Он опять хорошо засмеялся, поднялся из-за стола, вернувшись в земной мир.
- Ладно, учтём. Слушай, соловья баснями не кормят, пора нам что-либо заглотить посущественнее. Какие могут быть ясные мысли на голодный желудок? Что тебе хочется больше всего?
Соловьиха тоже поднялась, вылетев из умятого гнезда.
- Только не расстегаи, - вспомнила про засушенную ресторанную подачку с заднего входа. – Хорошо бы пельмешек, - и добавила, заглотив голодную слюну, - только домашних, из настоящего мяса, с лучком-чесночком да под хренодёр.
Валентин подошёл к холодильнику, так и не ответив на предложение умотать куда подальше вдвоём.

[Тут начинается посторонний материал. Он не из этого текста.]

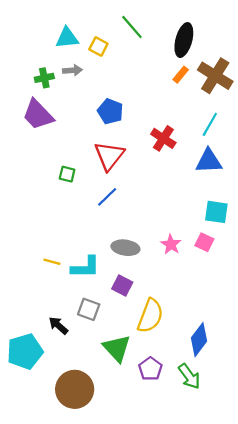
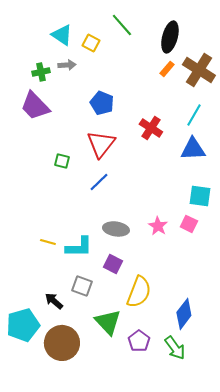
cyan triangle: (67, 38) -> (62, 35), turned 40
brown circle: (75, 389) -> (62, 343), moved

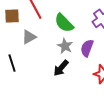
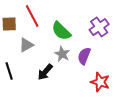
black arrow: (61, 68) -> (45, 72), moved

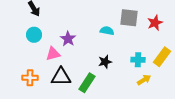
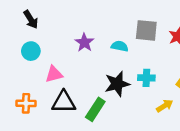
purple star: (68, 39) -> (84, 43), moved
cyan cross: (138, 60) -> (146, 78), moved
black star: (105, 62) -> (117, 84), size x1.5

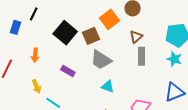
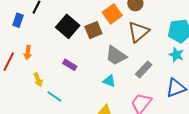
brown triangle: (136, 37) -> (138, 32), size x1.6
orange arrow: (35, 55) -> (28, 52), moved
gray rectangle: (141, 56) -> (144, 69), moved, turned 42
gray trapezoid: (101, 60) -> (116, 56), moved

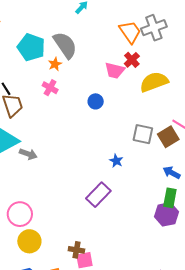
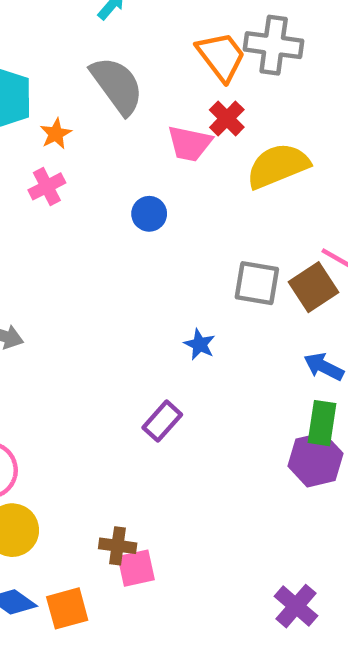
gray cross: (154, 28) -> (274, 45), turned 30
gray semicircle: (65, 45) -> (117, 85), moved
pink cross: (50, 88) -> (47, 186), turned 35
purple rectangle: (98, 195) -> (162, 421), size x0.7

- Посмотрим, что у нас есть, - заглянул внутрь, перекладывая полиэтиленовые пакеты. – Смотри-ка, прикольно: есть фарш говяжий, а я и запамятовал о нём. Лук, чеснок, масло, яйца – изобилие. А что здесь? – перешёл к кухонному навесному ящику. – Эврика! Мука! – повернулся к голодной гостье. – Ну, что, сляпаем домашние? Или ты куда торопишься? Сможешь?

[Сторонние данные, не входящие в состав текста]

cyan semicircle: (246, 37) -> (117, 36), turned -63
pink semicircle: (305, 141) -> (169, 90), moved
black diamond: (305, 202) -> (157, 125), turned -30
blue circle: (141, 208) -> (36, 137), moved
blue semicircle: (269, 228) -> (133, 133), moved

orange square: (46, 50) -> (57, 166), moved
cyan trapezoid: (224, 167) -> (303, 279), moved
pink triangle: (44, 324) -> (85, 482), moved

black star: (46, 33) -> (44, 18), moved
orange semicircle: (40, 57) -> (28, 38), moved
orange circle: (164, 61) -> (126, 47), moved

Она не только не торопилась, но и вообще не намерена была куда-либо уходить, пока не прогонит. «А может быть – оставит?»
- Ещё как! Всегда готова! – ответила по-пионерски. – Есть, мой командир! – добавила бодро по-воински. – Фартук дашь, чтобы быть в форме?
Он расцвёл довольной улыбкой, обрадовавшись помощнице, а может быть тому, что не останется опять один, хотя женщина эта была ему, писателю, не понятна, и непонятно было до какой степени трепалась, когда навязывалась со своими деньгами вместе с ним на далёкий Дальний. То ли гнало неизбывное горе, то ли гнетущая тоска, то ли женская бытовая неустроенность, то ли пропавшая вера в счастье, то ли… да мало ли что ещё, и о чём прикажете писать? У женщин бывает масса необъяснимых объяснений своему поступку, иногда взаимоисключающих, но понятных товаркам, тогда как мужикам, и писателям в том числе, остаётся только застыть в неведении с раскрытой пастью.

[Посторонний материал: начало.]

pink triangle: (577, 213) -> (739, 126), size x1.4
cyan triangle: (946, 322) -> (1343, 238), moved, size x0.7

- Ты не поглядывай на меня с подозрением, - говорит эта, навязавшаяся у мусорных баков, - не старайся почём зря отгадать, что я есть. Я – женщина, и разгадке для вас, мужиков, не подлежу. Учти, когда будешь сочинять что-либо. И не бери на ум всерьёз, что навязываюсь в дальние спутницы – блажь набежала, для нас это частое чувство, вот и ляпнула. Сказала, не значит, что так думаю, что так хочу. Спроси ещё раз, два, три… десять, может тогда и поймёшь, что мне надо, да и сама я дотумкаю, что хочу. – Валентин вздохнул с облегчением, не зная, естественно, что она держала в уме совсем другое. – Не туманься зазря. Если возьмёшь – поеду. Помехой или грузилом ни для кого никогда не была, только поплавком, красным с белым.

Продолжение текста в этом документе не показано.